3.5 Trends in the frequency of various rainfall events over EI and its subdivisions
Figure 8 shows the inter-annual variations in the frequency of various summer monsoon (JJAS) rainfall events (VLR, LR, MR, RHR, HR, VHR, EHR, wet, and dry) over EI for the study period and its two halves with trend lines fitted for the total and two halves of the study period. It has found remarkable year-to-year variation in the frequency of various rainfall events and dry days over EI in the entire period (Fig. 8). The VLR event trend analysis reveals that there is a notable decreasing trend in the frequency of VLR events for the whole period and its two halves (Fig. 8a). In the case of LR events, it has observed increasing trend for the earlier period while it has increased trend for recent and whole study period (Fig. 8b). For the entire study period, the VLR, LR, MR, RHR, and wet days show a decreasing trend, while it has shown an increasing trend in HR and VHR for the whole period. Moreover, there is a significant increasing trend in the RHR, HR, VHR, and EHR events in the period. It is interesting to notice that there is a remarkable decreasing (increasing) trend in the total number of wet days (dry days) for the whole period and the recent half period, while there is a significant increasing (decreasing) trend in the wet days (dry days) for the earlier half period. The Mann Kendall test is also used to check the monotonous trend for various rainfall events and it shows similar results which is discussed in Fig. 8 (Table 3). The non-parametric Mann Kendall test checks null hypothesis of no trend versus alternate hypothesis of trend which are observed for the variable is under consideration (Kumar et al. 2010). The positive/negative values of Z indicate the increasing/decreasing trend. Here, it is observed that the HR, VHR, and EHR events have increased in P2 while VLR, LR, and MR events are decreased for same time period (Table 3).

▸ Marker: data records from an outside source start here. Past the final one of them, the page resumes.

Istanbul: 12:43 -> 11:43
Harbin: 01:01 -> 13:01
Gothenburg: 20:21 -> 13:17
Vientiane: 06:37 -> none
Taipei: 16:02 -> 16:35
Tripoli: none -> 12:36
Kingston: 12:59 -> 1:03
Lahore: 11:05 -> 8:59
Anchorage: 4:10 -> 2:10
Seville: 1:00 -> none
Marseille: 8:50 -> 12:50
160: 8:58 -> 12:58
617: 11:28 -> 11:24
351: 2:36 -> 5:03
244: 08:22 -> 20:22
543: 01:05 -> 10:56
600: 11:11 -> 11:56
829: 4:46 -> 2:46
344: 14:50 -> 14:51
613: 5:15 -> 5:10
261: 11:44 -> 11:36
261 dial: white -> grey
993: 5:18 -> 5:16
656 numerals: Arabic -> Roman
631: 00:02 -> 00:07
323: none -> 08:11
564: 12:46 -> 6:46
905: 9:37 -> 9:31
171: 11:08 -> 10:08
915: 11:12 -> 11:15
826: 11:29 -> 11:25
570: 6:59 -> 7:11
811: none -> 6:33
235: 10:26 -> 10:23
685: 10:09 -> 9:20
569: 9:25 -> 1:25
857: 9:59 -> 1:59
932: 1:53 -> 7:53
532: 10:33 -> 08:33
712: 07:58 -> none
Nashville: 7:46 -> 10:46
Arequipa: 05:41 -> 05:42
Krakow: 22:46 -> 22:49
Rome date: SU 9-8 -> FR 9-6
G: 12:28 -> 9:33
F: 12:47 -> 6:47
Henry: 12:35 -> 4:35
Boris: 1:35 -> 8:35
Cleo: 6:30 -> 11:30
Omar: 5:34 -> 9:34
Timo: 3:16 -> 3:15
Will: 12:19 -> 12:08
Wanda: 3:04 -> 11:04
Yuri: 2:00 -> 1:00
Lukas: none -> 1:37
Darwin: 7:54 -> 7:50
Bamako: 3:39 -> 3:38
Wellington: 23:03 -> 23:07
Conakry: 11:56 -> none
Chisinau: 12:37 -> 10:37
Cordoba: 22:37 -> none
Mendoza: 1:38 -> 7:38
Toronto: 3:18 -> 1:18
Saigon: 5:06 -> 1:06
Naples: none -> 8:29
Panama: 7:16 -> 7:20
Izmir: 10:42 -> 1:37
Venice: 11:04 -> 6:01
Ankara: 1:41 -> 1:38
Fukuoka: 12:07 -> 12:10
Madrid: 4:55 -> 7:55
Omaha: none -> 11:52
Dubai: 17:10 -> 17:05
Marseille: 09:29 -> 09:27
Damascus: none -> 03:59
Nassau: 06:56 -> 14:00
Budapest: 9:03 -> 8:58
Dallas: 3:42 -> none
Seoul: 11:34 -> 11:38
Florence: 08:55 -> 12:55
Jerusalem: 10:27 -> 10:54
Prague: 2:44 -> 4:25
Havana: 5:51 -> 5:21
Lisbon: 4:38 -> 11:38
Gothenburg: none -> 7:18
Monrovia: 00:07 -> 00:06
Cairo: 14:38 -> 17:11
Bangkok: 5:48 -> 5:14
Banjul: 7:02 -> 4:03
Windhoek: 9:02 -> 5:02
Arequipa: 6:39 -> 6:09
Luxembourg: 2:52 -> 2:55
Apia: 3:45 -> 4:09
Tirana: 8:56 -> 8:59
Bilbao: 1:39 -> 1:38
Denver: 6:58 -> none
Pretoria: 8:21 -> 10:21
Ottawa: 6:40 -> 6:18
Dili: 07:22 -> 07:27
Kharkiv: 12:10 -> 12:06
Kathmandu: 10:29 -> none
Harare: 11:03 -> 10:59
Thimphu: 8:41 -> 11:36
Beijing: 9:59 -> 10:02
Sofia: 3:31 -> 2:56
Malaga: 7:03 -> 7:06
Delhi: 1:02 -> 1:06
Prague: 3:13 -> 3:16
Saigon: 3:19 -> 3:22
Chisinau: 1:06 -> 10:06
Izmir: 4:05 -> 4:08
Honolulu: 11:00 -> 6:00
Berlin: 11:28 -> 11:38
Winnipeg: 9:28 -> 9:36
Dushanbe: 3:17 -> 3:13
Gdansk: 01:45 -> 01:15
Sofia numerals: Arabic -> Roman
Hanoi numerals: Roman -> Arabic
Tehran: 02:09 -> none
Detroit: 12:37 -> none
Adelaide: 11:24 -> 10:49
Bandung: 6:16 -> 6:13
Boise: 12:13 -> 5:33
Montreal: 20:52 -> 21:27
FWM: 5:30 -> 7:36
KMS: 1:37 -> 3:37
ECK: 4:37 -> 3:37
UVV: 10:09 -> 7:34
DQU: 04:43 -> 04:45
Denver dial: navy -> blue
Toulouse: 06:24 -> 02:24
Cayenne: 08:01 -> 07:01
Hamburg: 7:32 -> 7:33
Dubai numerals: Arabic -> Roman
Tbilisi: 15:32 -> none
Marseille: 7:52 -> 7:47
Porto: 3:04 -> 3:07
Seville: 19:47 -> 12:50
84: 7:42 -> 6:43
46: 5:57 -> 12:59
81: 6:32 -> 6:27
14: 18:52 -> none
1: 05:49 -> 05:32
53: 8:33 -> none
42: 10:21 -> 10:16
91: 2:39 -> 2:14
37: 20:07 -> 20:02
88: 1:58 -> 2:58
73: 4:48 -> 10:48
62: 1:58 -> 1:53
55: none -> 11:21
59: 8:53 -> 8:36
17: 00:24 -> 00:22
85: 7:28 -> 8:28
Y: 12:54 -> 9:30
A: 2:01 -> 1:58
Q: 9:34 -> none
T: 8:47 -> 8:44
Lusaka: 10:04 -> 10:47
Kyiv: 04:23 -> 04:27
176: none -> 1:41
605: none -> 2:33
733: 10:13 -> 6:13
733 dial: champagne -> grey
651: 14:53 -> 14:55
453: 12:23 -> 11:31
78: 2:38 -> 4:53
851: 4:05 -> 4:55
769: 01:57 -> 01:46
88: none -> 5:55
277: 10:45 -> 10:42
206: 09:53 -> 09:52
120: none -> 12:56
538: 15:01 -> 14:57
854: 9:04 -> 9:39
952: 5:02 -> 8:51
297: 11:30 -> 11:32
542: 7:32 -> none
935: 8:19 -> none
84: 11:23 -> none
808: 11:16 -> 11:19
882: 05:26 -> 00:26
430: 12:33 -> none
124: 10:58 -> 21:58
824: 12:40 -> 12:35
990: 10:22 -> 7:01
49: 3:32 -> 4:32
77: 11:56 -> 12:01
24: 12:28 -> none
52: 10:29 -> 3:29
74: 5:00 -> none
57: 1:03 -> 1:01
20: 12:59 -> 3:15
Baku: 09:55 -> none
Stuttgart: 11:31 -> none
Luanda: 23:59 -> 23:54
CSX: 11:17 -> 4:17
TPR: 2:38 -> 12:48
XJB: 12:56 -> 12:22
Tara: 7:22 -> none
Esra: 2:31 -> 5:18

The year-to-year variation in the frequency of various rainfall events (VLR, LR, MR, RHR, HR, VHR, and EHR) for the study period (1901–2016) with trend line fitting the whole study period and its two halves (P1 and P2) has been analyzed at subdivision level, and the slope, R2 (R is the correlation coefficient), mean of the whole study period, and its two halves, difference (P2−P1) of mean of the frequency of various rainfall events between the two half periods, are illustrated in Table 4 and it gives detailed information about the contribution of various rainfall events to wet days for the P1, P2, and entire study period. The mean difference (P2−P1) of the frequency of different rainfall events between two periods reveals that in the recent period (P2), VLR, LR, MR, and RHR events’ contribution is a decrease in seasonal rainfall over all subdivisions (Table 4). The trend analysis at each four subdivisions for the entire study period as well for the recent period indicates that all the subdivisions of EI show significant (at 95% confidence level) decreasing trend in the low and medium-intensity rainfall events (VLR, LR, MR, and RHR), while a notable increasing trend (at 95% confident level) in the high-intensity (HR, VHR. and EHR) rainfall events has been observed.
4 Discussion
From this study, it is observed that the mean rainfall over EI gets reduced by ~ 100 mm in the recent period (P2) which is a very huge amount. One of the semi-permanent features of the summer monsoon season, LPS, that were formed over BoB and crossed the East Indian coastline and provide moisture supply for Indian subcontinent has got reduced in P2 (Krishnamurthy and Ajayamohan 2010; Vishnu et al. 2016). On the other hand, the surface temperature over South India increased compared with Central India which cause a change in profound Indian land-sea temperature gradient during summer months and set a new circulation, and due to which, moisture converges over the southern peninsular India and very less amount of moisture is available for the EI (Roxy et al. 2015). Previously, El Niño has a good correlation with deficit rainfall over India; the relation is getting weaker and IOD-ISMR relation is setting for the last few years (Ashok et al. 2001; Feba et al. 2019). We also found the same results for EI. In P1, all deficit rainfall years co-occurred with EL Niño years and it is not consistent in P2.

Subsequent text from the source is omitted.